With millions displaced and its infrastructure devastated, Nashar said Syria would need much longer to hold free and fair elections.

He warned that the omission from the Vienna statement of a key aim of the uprising -- President Bashar al-Assad's departure -- would strengthen claims by jihadist groups that the international community is "conspiring against the Syrian people".

"This was the biggest blow... This is a gift to Daesh, to extremism," he said, using the Arabic acronym for the Islamic State jihadist group.

- 'Paving way' for peace -

On Sunday, a top Iranian official said several countries at the Vienna talks wanted Assad barred from future elections, but Tehran, a key backer of Syria's regime, insisted the demand be withdrawn.

Assad's departure has been the centrepiece of opposition demands since Syria's uprising began in 2011 and Western powers -- including the United States, France and Britain -- have called for him to step down.

Karim Bitar, head of research at the Institute for International and Strategic Relations in Paris, said Sunday that differences of opinion on Assad "are not insurmountable" as long as a "climate of trust is created".

"A reasonable consensus could then be reached,' he said.

Saturday's talks in Vienna were the second round of broadened diplomatic efforts to end Syria's war which has killed more than 250,000 people.

Diplomats from 17 countries as well as three international organisations met the day after a attacks claimed by IS in Paris left at least 129 people dead.

Hassan Abdel Azim, head of the National Coordination Committee for Democratic Change, an internal opposition group, said Vienna had set out a "practical plan".

"Everything that happens in Vienna, we agree with and is in line with the vision of the NCCDC for a political solution," he said.

But he cautioned that the process remained "open to amendments".

Confidence-building measures, including a ceasefire, prisoner releases, and aid deliveries were all "steps that pave the way for a transitional period, forming a government, and holding elections", Abdel Azim said.

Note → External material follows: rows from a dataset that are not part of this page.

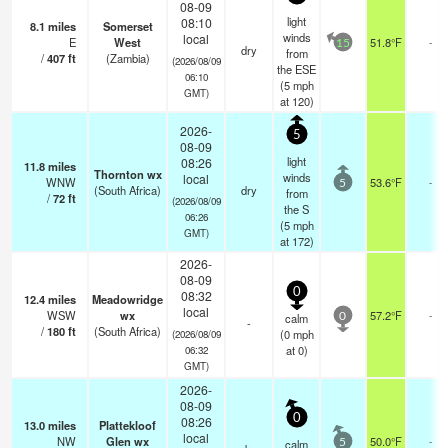
08-09
light
08:10
8.1
miles
Somerset
winds
local
E
West
51.8°F
-
15
dry
from
/
407
ft
(Zambia)
(2026/08/09
the ESE
06:10
(
5
mph
GMT)
at 120)
2026-
5
08-09
light
08:26
11.8
miles
Thornton wx
winds
local
WNW
53.6°F
-
5
(South Africa)
dry
from
/
72
ft
(2026/08/09
the S
06:26
(
5
mph
GMT)
at 172)
2026-
08-09
0
08:32
12.4
miles
Meadowridge
local
WSW
wx
57.2°F
-
calm
0
-
/
180
ft
(South Africa)
(
0
mph
(2026/08/09
at 0)
06:32
GMT)
2026-
08-09
0
08:26
13.0
miles
Plattekloof
local
NW
Glen wx
50.0°F
-
calm
5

- Ceasefire 'far from reality' -

Syria's conflict began with anti-government protests but later fractured into a multi-front war between the regime, rebels, Kurds and jihadists, with shifting military alliances.

UN peace envoy to Syria Staffan de Mistura was tasked at Vienna with bringing about a ceasefire between warring groups.

But Fares Buyush, head of the Fursan al-Haq rebel brigade fighting in north and northwestern Syria, said the decisions reached in Vienna were "far from reality" and that a ceasefire would be "very difficult" to implement.

And Asaad Hanna, a spokesman for the Division 101 rebel group, said Vienna's goals -- including a ceasefire -- were divorced from the reality of forces fighting both IS and Assad's troops.

"Just because the international community holds a press conference, it doesn't mean they're going to stop Daesh," Hanna said.

"The uprising is happening on the ground. How can the meetings exclude the decision-makers on the ground, who would be the ones implementing the ceasefire?"

Bitar agreed: "On the ground, this roadmap won't change very much in the short term."

"As long as the details have not been discussed and the timeline remains vague, each camp will first seek to consolidate its positions," he said.

On Sunday Damascus remained vague in its response to Vienna.

"Syria has always believed that the political process was necessary to reach a solution," Information Minister Omran Zohbi said.

"The political process should respect national sovereignty and the choice of the people in designating their leaders and president."